▶ **PROMPT**:
Down to the last line, print the data that follows exactly, without its pictures.

▶ **EXTRACTED INFORMATION**:

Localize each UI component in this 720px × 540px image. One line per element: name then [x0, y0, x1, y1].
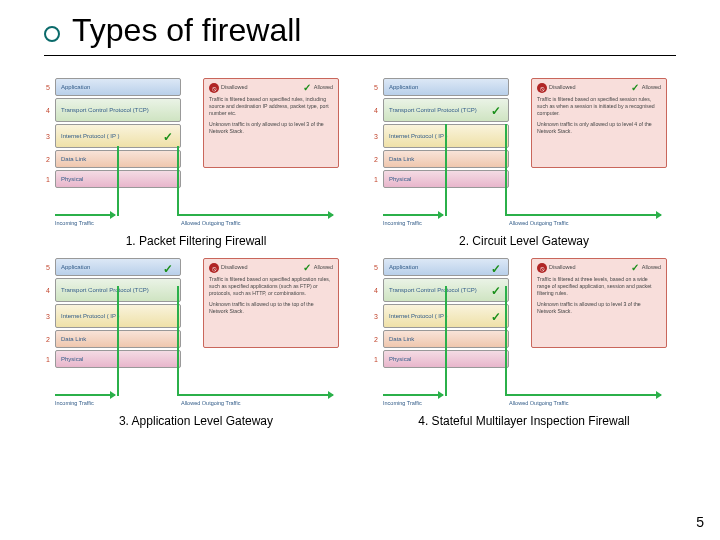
disallowed-icon: ⦸ — [537, 263, 547, 273]
outgoing-arrow-icon — [179, 214, 333, 216]
outgoing-arrow-icon — [507, 214, 661, 216]
callout-body-2: Unknown traffic is only allowed up to le… — [537, 121, 661, 135]
layer-label: Application — [384, 84, 418, 90]
layer-number: 1 — [374, 356, 378, 363]
layer-number: 4 — [46, 107, 50, 114]
layer-label: Application — [384, 264, 418, 270]
down-arrow-icon — [505, 286, 507, 396]
up-arrow-icon — [445, 124, 447, 216]
layer-number: 4 — [374, 107, 378, 114]
checkmark-icon: ✓ — [491, 262, 505, 276]
layer-number: 4 — [374, 287, 378, 294]
checkmark-icon: ✓ — [491, 284, 505, 298]
status-disallowed: ⦸ Disallowed — [537, 83, 576, 93]
layer-number: 1 — [374, 176, 378, 183]
disallowed-icon: ⦸ — [537, 83, 547, 93]
title-bullet-icon — [44, 26, 60, 42]
allowed-icon: ✓ — [302, 263, 312, 273]
up-arrow-icon — [445, 286, 447, 396]
layer-label: Application — [56, 84, 90, 90]
incoming-arrow-icon — [55, 214, 115, 216]
outgoing-arrow-icon — [179, 394, 333, 396]
incoming-traffic-label: Incoming Traffic — [55, 220, 94, 226]
incoming-traffic-label: Incoming Traffic — [383, 220, 422, 226]
callout-box: ⦸ Disallowed ✓ Allowed Traffic is filter… — [531, 258, 667, 348]
layer-number: 4 — [46, 287, 50, 294]
outgoing-traffic-label: Allowed Outgoing Traffic — [509, 400, 569, 406]
layer-number: 1 — [46, 176, 50, 183]
layer-label: Physical — [56, 176, 83, 182]
layer-number: 5 — [46, 84, 50, 91]
layer-label: Data Link — [384, 156, 414, 162]
callout-body-1: Traffic is filtered based on specified s… — [537, 96, 661, 117]
callout-body-1: Traffic is filtered based on specified r… — [209, 96, 333, 117]
allowed-icon: ✓ — [302, 83, 312, 93]
figure-2: 5 Application 4 Transport Control Protoc… — [372, 76, 676, 248]
incoming-arrow-icon — [55, 394, 115, 396]
layer-label: Application — [56, 264, 90, 270]
down-arrow-icon — [177, 146, 179, 216]
layer-number: 2 — [374, 336, 378, 343]
layer-label: Internet Protocol ( IP ) — [384, 133, 448, 139]
layer-label: Transport Control Protocol (TCP) — [56, 107, 149, 113]
figure-caption: 2. Circuit Level Gateway — [459, 234, 589, 248]
outgoing-traffic-label: Allowed Outgoing Traffic — [181, 400, 241, 406]
figure-caption: 4. Stateful Multilayer Inspection Firewa… — [418, 414, 629, 428]
checkmark-icon: ✓ — [491, 310, 505, 324]
figure-1: 5 Application 4 Transport Control Protoc… — [44, 76, 348, 248]
outgoing-traffic-label: Allowed Outgoing Traffic — [509, 220, 569, 226]
disallowed-icon: ⦸ — [209, 263, 219, 273]
layer-label: Internet Protocol ( IP ) — [56, 313, 120, 319]
checkmark-icon: ✓ — [491, 104, 505, 118]
up-arrow-icon — [117, 286, 119, 396]
figure-4: 5 Application 4 Transport Control Protoc… — [372, 256, 676, 428]
layer-l5: 5 Application — [383, 78, 509, 96]
layer-number: 3 — [374, 313, 378, 320]
layer-number: 3 — [374, 133, 378, 140]
checkmark-icon: ✓ — [163, 262, 177, 276]
layer-number: 3 — [46, 313, 50, 320]
callout-body-2: Unknown traffic is allowed up to the top… — [209, 301, 333, 315]
callout-box: ⦸ Disallowed ✓ Allowed Traffic is filter… — [203, 78, 339, 168]
layer-label: Physical — [384, 356, 411, 362]
disallowed-icon: ⦸ — [209, 83, 219, 93]
status-disallowed: ⦸ Disallowed — [209, 83, 248, 93]
status-allowed: ✓ Allowed — [630, 83, 661, 93]
page-title: Types of firewall — [44, 12, 676, 56]
incoming-arrow-icon — [383, 214, 443, 216]
diagram: 5 Application 4 Transport Control Protoc… — [51, 76, 341, 226]
layer-l5: 5 Application — [55, 78, 181, 96]
layer-label: Transport Control Protocol (TCP) — [384, 287, 477, 293]
status-disallowed: ⦸ Disallowed — [209, 263, 248, 273]
layer-label: Internet Protocol ( IP ) — [56, 133, 120, 139]
figure-grid: 5 Application 4 Transport Control Protoc… — [44, 76, 676, 428]
callout-body-1: Traffic is filtered at three levels, bas… — [537, 276, 661, 297]
figure-caption: 1. Packet Filtering Firewall — [126, 234, 267, 248]
status-allowed: ✓ Allowed — [302, 263, 333, 273]
status-allowed: ✓ Allowed — [630, 263, 661, 273]
status-disallowed: ⦸ Disallowed — [537, 263, 576, 273]
incoming-traffic-label: Incoming Traffic — [383, 400, 422, 406]
layer-number: 2 — [46, 336, 50, 343]
down-arrow-icon — [177, 286, 179, 396]
layer-number: 5 — [46, 264, 50, 271]
layer-label: Transport Control Protocol (TCP) — [384, 107, 477, 113]
callout-box: ⦸ Disallowed ✓ Allowed Traffic is filter… — [531, 78, 667, 168]
status-allowed: ✓ Allowed — [302, 83, 333, 93]
layer-label: Data Link — [56, 336, 86, 342]
layer-number: 3 — [46, 133, 50, 140]
allowed-icon: ✓ — [630, 83, 640, 93]
incoming-traffic-label: Incoming Traffic — [55, 400, 94, 406]
up-arrow-icon — [117, 146, 119, 216]
incoming-arrow-icon — [383, 394, 443, 396]
layer-number: 2 — [374, 156, 378, 163]
layer-number: 1 — [46, 356, 50, 363]
diagram: 5 Application 4 Transport Control Protoc… — [379, 76, 669, 226]
layer-number: 5 — [374, 84, 378, 91]
layer-label: Transport Control Protocol (TCP) — [56, 287, 149, 293]
callout-box: ⦸ Disallowed ✓ Allowed Traffic is filter… — [203, 258, 339, 348]
title-text: Types of firewall — [72, 12, 301, 49]
layer-label: Internet Protocol ( IP ) — [384, 313, 448, 319]
layer-label: Data Link — [56, 156, 86, 162]
layer-number: 2 — [46, 156, 50, 163]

▶ **EXERCISE OUTPUT**:
Localize each UI component in this 720px × 540px image. One line per element: name then [x0, y0, x1, y1].
disallowed-icon: ⦸ — [537, 263, 547, 273]
outgoing-arrow-icon — [179, 214, 333, 216]
outgoing-arrow-icon — [507, 214, 661, 216]
callout-body-2: Unknown traffic is only allowed up to le… — [537, 121, 661, 135]
layer-label: Application — [384, 84, 418, 90]
layer-number: 1 — [374, 356, 378, 363]
layer-number: 4 — [46, 107, 50, 114]
layer-label: Application — [384, 264, 418, 270]
down-arrow-icon — [505, 286, 507, 396]
up-arrow-icon — [445, 124, 447, 216]
layer-number: 4 — [374, 107, 378, 114]
checkmark-icon: ✓ — [491, 262, 505, 276]
layer-number: 4 — [374, 287, 378, 294]
checkmark-icon: ✓ — [491, 284, 505, 298]
status-disallowed: ⦸ Disallowed — [537, 83, 576, 93]
layer-number: 1 — [374, 176, 378, 183]
disallowed-icon: ⦸ — [537, 83, 547, 93]
title-bullet-icon — [44, 26, 60, 42]
allowed-icon: ✓ — [302, 263, 312, 273]
up-arrow-icon — [445, 286, 447, 396]
layer-label: Application — [56, 84, 90, 90]
incoming-arrow-icon — [55, 214, 115, 216]
outgoing-arrow-icon — [179, 394, 333, 396]
incoming-traffic-label: Incoming Traffic — [55, 220, 94, 226]
incoming-traffic-label: Incoming Traffic — [383, 220, 422, 226]
callout-box: ⦸ Disallowed ✓ Allowed Traffic is filter… — [531, 258, 667, 348]
layer-number: 4 — [46, 287, 50, 294]
outgoing-traffic-label: Allowed Outgoing Traffic — [509, 400, 569, 406]
layer-number: 1 — [46, 176, 50, 183]
layer-label: Physical — [56, 176, 83, 182]
layer-number: 5 — [46, 84, 50, 91]
layer-label: Data Link — [384, 156, 414, 162]
callout-body-1: Traffic is filtered based on specified s… — [537, 96, 661, 117]
callout-body-1: Traffic is filtered based on specified r… — [209, 96, 333, 117]
allowed-icon: ✓ — [302, 83, 312, 93]
figure-2: 5 Application 4 Transport Control Protoc… — [372, 76, 676, 248]
incoming-arrow-icon — [55, 394, 115, 396]
layer-label: Application — [56, 264, 90, 270]
down-arrow-icon — [177, 146, 179, 216]
layer-number: 2 — [374, 336, 378, 343]
layer-label: Internet Protocol ( IP ) — [384, 133, 448, 139]
layer-label: Transport Control Protocol (TCP) — [56, 107, 149, 113]
figure-caption: 2. Circuit Level Gateway — [459, 234, 589, 248]
outgoing-traffic-label: Allowed Outgoing Traffic — [181, 400, 241, 406]
figure-caption: 4. Stateful Multilayer Inspection Firewa… — [418, 414, 629, 428]
checkmark-icon: ✓ — [491, 310, 505, 324]
figure-1: 5 Application 4 Transport Control Protoc… — [44, 76, 348, 248]
outgoing-traffic-label: Allowed Outgoing Traffic — [509, 220, 569, 226]
disallowed-icon: ⦸ — [209, 263, 219, 273]
layer-label: Internet Protocol ( IP ) — [56, 313, 120, 319]
checkmark-icon: ✓ — [491, 104, 505, 118]
up-arrow-icon — [117, 286, 119, 396]
figure-4: 5 Application 4 Transport Control Protoc… — [372, 256, 676, 428]
layer-l5: 5 Application — [383, 78, 509, 96]
layer-number: 3 — [374, 313, 378, 320]
layer-number: 3 — [374, 133, 378, 140]
checkmark-icon: ✓ — [163, 262, 177, 276]
layer-number: 3 — [46, 313, 50, 320]
callout-body-2: Unknown traffic is allowed up to the top… — [209, 301, 333, 315]
callout-box: ⦸ Disallowed ✓ Allowed Traffic is filter… — [203, 78, 339, 168]
layer-label: Physical — [384, 356, 411, 362]
disallowed-icon: ⦸ — [209, 83, 219, 93]
status-disallowed: ⦸ Disallowed — [209, 83, 248, 93]
status-allowed: ✓ Allowed — [630, 83, 661, 93]
page-title: Types of firewall — [44, 12, 676, 56]
incoming-arrow-icon — [383, 214, 443, 216]
diagram: 5 Application 4 Transport Control Protoc… — [51, 76, 341, 226]
layer-l5: 5 Application — [55, 78, 181, 96]
layer-label: Transport Control Protocol (TCP) — [384, 287, 477, 293]
status-disallowed: ⦸ Disallowed — [209, 263, 248, 273]
layer-label: Internet Protocol ( IP ) — [56, 133, 120, 139]
figure-grid: 5 Application 4 Transport Control Protoc… — [44, 76, 676, 428]
callout-body-1: Traffic is filtered at three levels, bas… — [537, 276, 661, 297]
figure-caption: 1. Packet Filtering Firewall — [126, 234, 267, 248]
status-allowed: ✓ Allowed — [302, 263, 333, 273]
status-allowed: ✓ Allowed — [630, 263, 661, 273]
status-disallowed: ⦸ Disallowed — [537, 263, 576, 273]
incoming-traffic-label: Incoming Traffic — [383, 400, 422, 406]
layer-number: 2 — [46, 336, 50, 343]
down-arrow-icon — [177, 286, 179, 396]
layer-number: 5 — [46, 264, 50, 271]
layer-label: Transport Control Protocol (TCP) — [384, 107, 477, 113]
callout-box: ⦸ Disallowed ✓ Allowed Traffic is filter… — [531, 78, 667, 168]
status-allowed: ✓ Allowed — [302, 83, 333, 93]
layer-label: Data Link — [56, 336, 86, 342]
layer-number: 3 — [46, 133, 50, 140]
allowed-icon: ✓ — [630, 83, 640, 93]
incoming-traffic-label: Incoming Traffic — [55, 400, 94, 406]
up-arrow-icon — [117, 146, 119, 216]
incoming-arrow-icon — [383, 394, 443, 396]
layer-number: 2 — [374, 156, 378, 163]
layer-number: 1 — [46, 356, 50, 363]
diagram: 5 Application 4 Transport Control Protoc… — [379, 76, 669, 226]
layer-number: 5 — [374, 84, 378, 91]
layer-label: Transport Control Protocol (TCP) — [56, 287, 149, 293]
callout-box: ⦸ Disallowed ✓ Allowed Traffic is filter… — [203, 258, 339, 348]
title-text: Types of firewall — [72, 12, 301, 49]
layer-label: Internet Protocol ( IP ) — [384, 313, 448, 319]
layer-label: Data Link — [56, 156, 86, 162]
layer-number: 2 — [46, 156, 50, 163]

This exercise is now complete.